Kurang lebih ada 540 pria India telah menggunakannya dan telah terbukti mampu menjaga pasangannya tak hamil selama 13 tahun sejak pemakaian RISUG pertama kali.
Dua penemuan penting ini memang kabar yang menggembirakan, namun kedua kelompok peneliti kini sedang terkendala oleh hal mendasar: perusahaan obat dan laboratorium besar (skala global) belum melirik keduanya untuk memproses gelnya secara massal.
Metode baru pengendalian kelahiran khusus kaum ada tersebut memiliki potensi bisnis yang besar. Secara global, mereka bisa meraup untung hingga $10 miliar dari pangsa pasar kontrasepsi perempuan. Barangkali bukan kebetulan juga jika belum ada perusahaan besar yang melirik usaha ini karena keuntungan besar itu juga otomatis akan memotong keuntungan penjualan kondom tahunan sebesar $3,2 miliar.
Fenomena ini juga berhubungan dengan siapa yang berada di balik perusahaan-perusahaan bioteknologi, obat, juga laboratorium besar dunia.
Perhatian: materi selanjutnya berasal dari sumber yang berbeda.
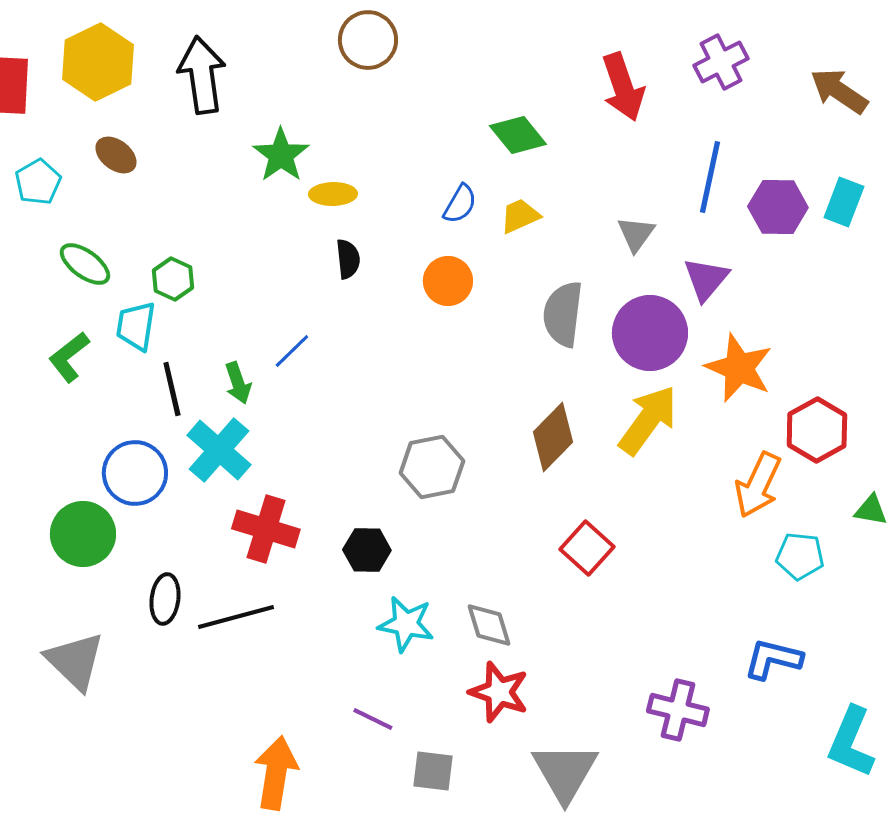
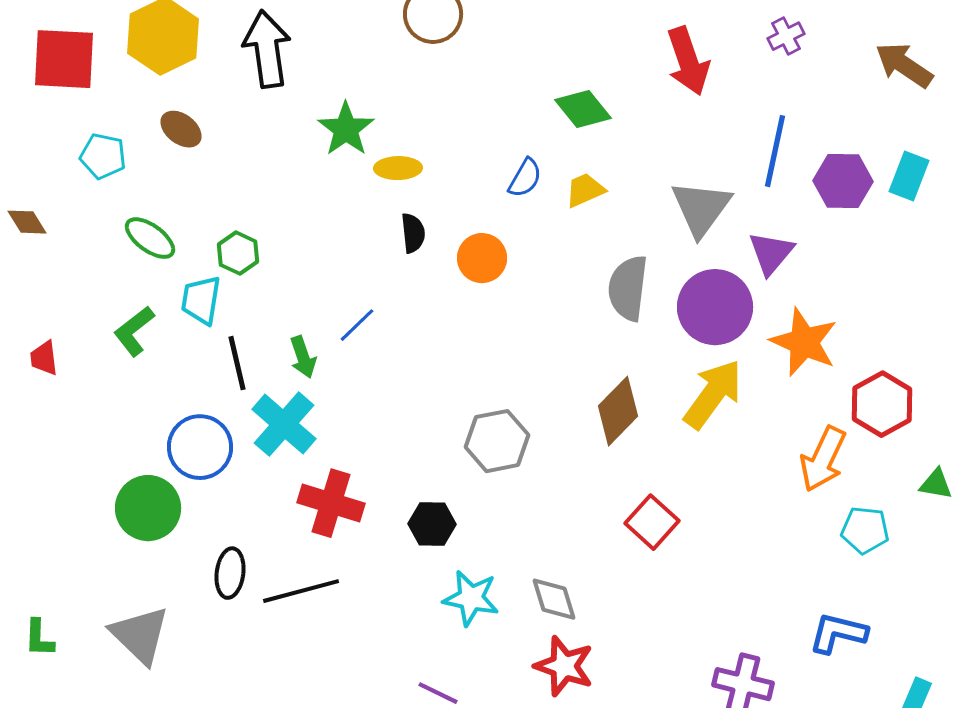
purple cross: (721, 62) -> (786, 36), size x0.7
cyan pentagon: (38, 182) -> (103, 156), turned -30
gray triangle: (636, 234) -> (701, 208), size x1.6
orange circle: (448, 281) -> (482, 258), moved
Herjan Coeling Bennink, profesor ginekologi yang pernah menjabat sebagai kepala departemen kesehatan perempuan untuk perusahaan farmasi Organon Internasional tahun 1987-200 berkata pada Bloomberg bahwa faktanya perusahaan-perusahaan besar dijalankan oleh pria kulit putih paruh baya yang juga enggan berkontrasepsi, sehingga wajar tak melirik dua riset penting itu.
“Jika perusahaan-perusahaan itu dijalankan oleh perempuan, kondisinya sekarang akan benar-benar berbeda.” ujarnya.